Practicing Hospitality When You Have Little Kids

In 1 Peter 4:9, we are called to “practice hospitality to one another without grumbling.” I love hosting family get togethers or having friends over for dinner, but it has definitely gotten harder since having kids. Below are some things that I have found helpful to continue practicing hospitality even in the midst of these little years.

  1. Keep the food easy. The focus isn’t on the food but on the fellowship. Although I love to cook from scratch, I have found when I am having a big get together sometimes I need to take some shortcuts for my sanity. One of my favorite time savers is to buy a Caesar salad kit. If you haven’t bought one of these before, basically it’s all ready for you! The lettuce is already washed and chopped in one bag and all of the toppings/the dressing are in separate bags. All you have to do is cut open the bags and toss everything together! If you are serving anything that you can buy premade (i.e. potato salad) and it’s in the budget, don’t feel bad that you’re not making it from scratch. If it will give you more time to clean or help you not be as stressed, it is worth it!
  2. Have some go to meals so you don’t have to spend any time wondering what to make. A favorite meal of ours when we’re hosting is burgers. Or in the winter, I’ve made a couple soups before with crackers/bread. Finger food is another theme we do often.
  3. Enlist your husband to help with the meat. Usually if we are having any sort of meat, my husband will do that on the grill and I will focus on making the sides. It also frees up the oven/stovetop if I have to heat anything up.
  4. Prep what you can ahead of time. During the kids naps/quiet time the day of the event, I will clean the counters and set out plates, utensils, serving spoons, etc. If we are doing burgers, I will prepare a plate with the tomatoes, lettuce, cheese, etc. and cover it in plastic wrap and stick it in the fridge to pull out later. If there is anything that doesn’t need to be refrigerated like bread I will go ahead and put it out on the buffet line. If I bought anything premade like potato salad I will transfer it to a serving bowl and cover it with plastic wrap. The more things I prep in advance, the less time I will have to spend in the kitchen when our guests are here.
  5. Keep the cleanup minimal and do the dishes after your guests leave. Use paper plates, solo cups, and disposable utensils. I love to put the plastic spoons/forks in mason jars to make it cute but also easy to grab! I want to be able to devote time to fellowship instead of being in the kitchen too much of the get together.
  6. Have everyone contribute with a dish to pass. If it’s a large group or you are struggling to get enough food ready to feed everyone, let your guests know what you are making and have them contribute to the meal. If we are hosting a family get together, we usually will do the meat and bread and dessert and then the rest of the family will take care of sides and drinks.

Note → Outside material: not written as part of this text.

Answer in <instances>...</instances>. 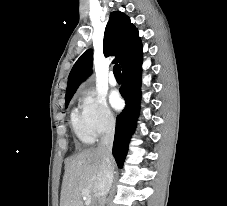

  7. Don’t forget to ask if anyone has any dietary restrictions/allergies. Whenever I am scheduling a get together with someone new, I make sure to ask in advance if there are any foods to avoid.
  8. Don’t try to clean the house the day of. Clean a day or two before and then just do a quick spot clean and pickup. So that I can focus more on preparing the meal, I try not to leave too much cleaning for the day of. Also if your kids are older enlist their help in cleaning up! Also remember that people aren’t coming to judge the state of your house but to spend time with you! True friends will not care if there’s some dog hair in a corner or the kids have scattered their toys all over the living room.
  9. Don’t be intimidated by a small home. Set up a card table in the living room or serve finger foods so people can even sit on the couch while they’re eating. Or set up some folding tables and chairs outside if the weather permits. We have the perfect house for hosting now but our first house was tiny. But we didn’t let that stop us from hosting. Get creative!
  10. Consider holding onto outgrown baby toys/gear for when you host families with little kids. I plan to hold onto our highchair even after our youngest outgrows it so that we have one available if there is ever a baby/young toddler in our group. I also plan to keep some of our kids favorite baby/toddler toys even when they outgrow them so we have some options available for any age of kids.